• [To do]:
Of the lines below, reproduce exactly those from the line containing "physical disability that affects his motor" to the end, including both the first and the last.

Stored records
:::
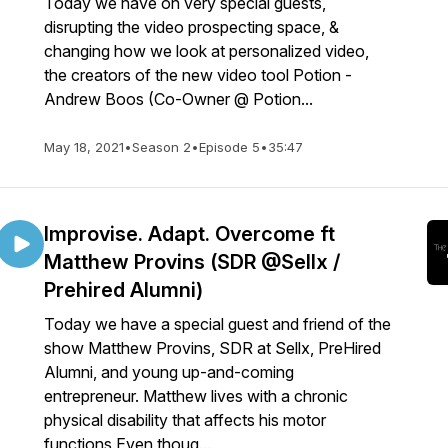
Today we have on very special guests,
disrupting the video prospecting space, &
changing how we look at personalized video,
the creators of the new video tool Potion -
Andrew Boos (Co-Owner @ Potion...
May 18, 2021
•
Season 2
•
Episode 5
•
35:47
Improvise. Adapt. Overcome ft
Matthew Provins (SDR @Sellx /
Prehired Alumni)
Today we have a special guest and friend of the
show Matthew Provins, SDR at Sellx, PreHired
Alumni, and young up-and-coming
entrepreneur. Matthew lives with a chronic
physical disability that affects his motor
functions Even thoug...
:::
• [Written response]:
physical disability that affects his motor
functions Even thoug...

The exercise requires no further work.